While the degree of leverage will vary from mining company to mining company, the existence of such leverage is a constant. Whatever fantastic price potential exists with respect to gold, gold mining companies will provide multiples of that potential. Whatever price potential exists with respect to silver, silver mining companies will provide multiples of that potential.
In the Rally of 2009 – 2011; gold and silver junior mining companies as a class were roughly a ten-bagger (i.e. +1,000%). In the Next Rally in this sector, with $trillions in investor capital fleeing for safety, these companies represent nothing less than lottery tickets – in terms of their reward, not their risk.
Why assume there will be a flight of capital when the Next Crash arrives, when there was no such flight between 2009 and 2011?
- Mass insolvency. The Crash of '08 drove the Western world into bankruptcy. These governments have simply been feigning solvency since that time, by using their countless $trillions in reckless money-printing to buy each other's (worthless) bonds. Even with the lowest interest rates in history on their debt (that can't go any lower), few if any of these governments can survive another financial shock.
- Much bigger bubbles.
- U.S. equities are at even more extreme valuations, despite rising for the past six years on zero profits
- Western real estate bubbles have already expanded well beyond the levels at which most residents can live in their own markets. There is only one direction for these prices to go.

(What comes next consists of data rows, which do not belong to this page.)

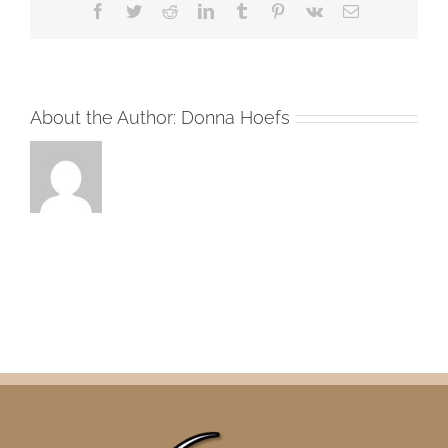
Facebook
Twitter
Reddit
LinkedIn
Tumblr
Pinterest
Vk
Email
About the Author:
Donna Hoefs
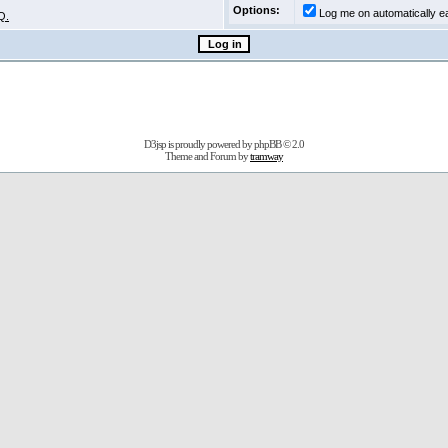
Options:
Log me on automatically ea
Q.
D3jsp is proudly powered by
phpBB
© 2.0
Theme and Forum by
tramway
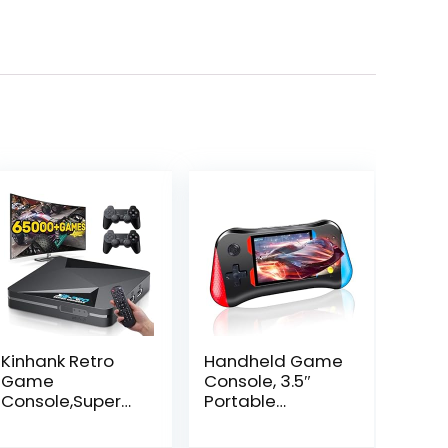
Kinhank Retro
Handheld Game
Game
Console, 3.5″
Console,Super
Portable
Console X2 PRO
Handheld Video
Emulator
Game Console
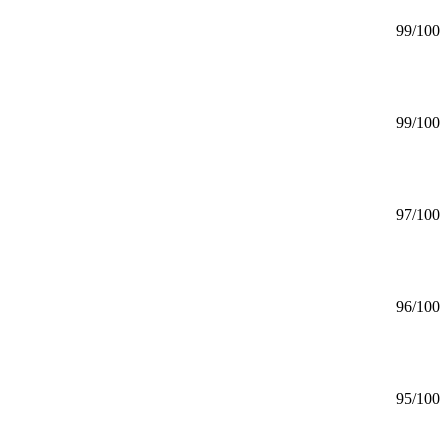
99
/100
99
/100
97
/100
96
/100
95
/100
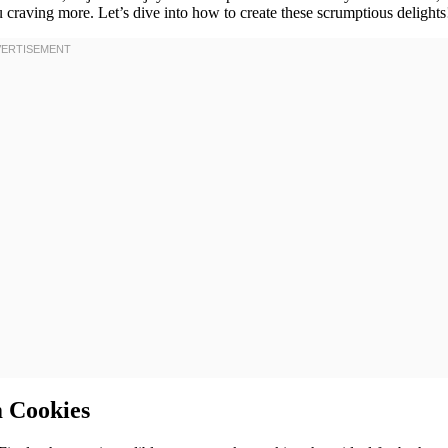
 craving more. Let’s dive into how to create these scrumptious delights
m Cookies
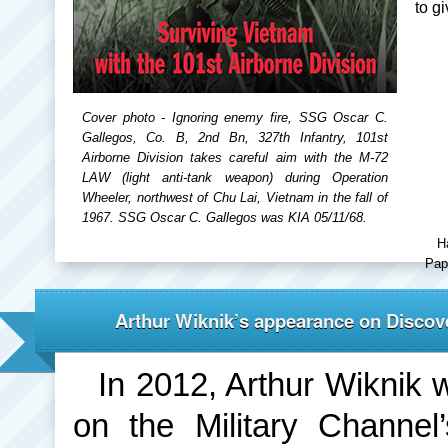
to g
Cover photo - Ignoring enemy fire, SSG Oscar C.
Gallegos, Co. B, 2nd Bn, 327th Infantry, 101st
Airborne Division takes careful aim with the M-72
LAW (light anti-tank weapon) during Operation
Wheeler, northwest of Chu Lai, Vietnam in the fall of
1967. SSG Oscar C. Gallegos was KIA 05/11/68.
H
Pap
Arthur Wiknik’s appearance on Discove
In 2012, Arthur Wiknik 
on the Military Channe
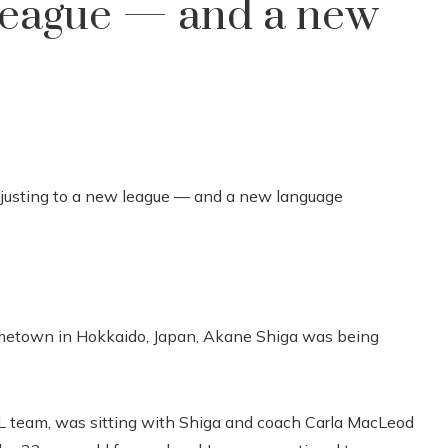
 league — and a new
etown in Hokkaido, Japan, Akane Shiga was being
 team, was sitting with Shiga and coach Carla MacLeod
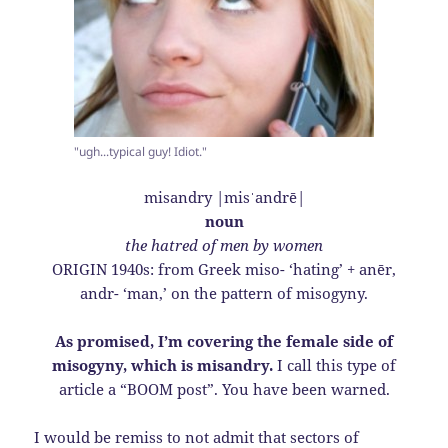
"ugh...typical guy! Idiot."
misandry |misˈandrē|
noun
the hatred of men by women
ORIGIN 1940s: from Greek miso- ‘hating’ + anēr,
andr- ‘man,’ on the pattern of misogyny.
As promised, I’m covering the female side of
misogyny, which is misandry.
I call this type of
article a “BOOM post”. You have been warned.
I would be remiss to not admit that sectors of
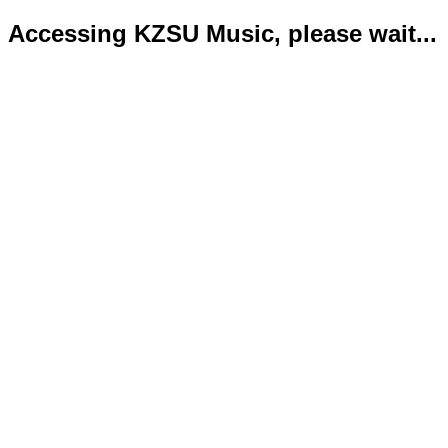
Accessing KZSU Music, please wait...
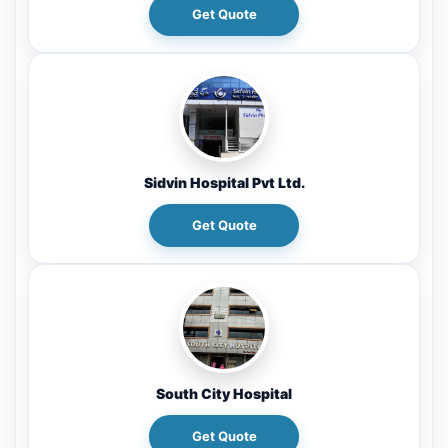
Get Quote
Sidvin Hospital Pvt Ltd.
Get Quote
South City Hospital
Get Quote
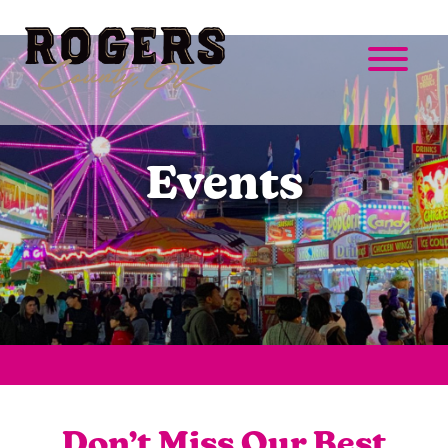
Events
Don’t Miss Our Best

- Western bonds are already at much higher prices than at any time in History, before the (next) crisis begins. As with these other asset classes, there is only one possible direction for prices.
- Using its propaganda machine, the One Bank was able to create a veneer of normalcy after the Crash of '08. Such a propaganda campaign will not be feasible after the Next Crash, when our economies are already in total ruin.
The Great Arbitrage Opportunity approaches. What makes this opportunity even better is that all we need to do to take advantage of it is what we are already doing: playing defense.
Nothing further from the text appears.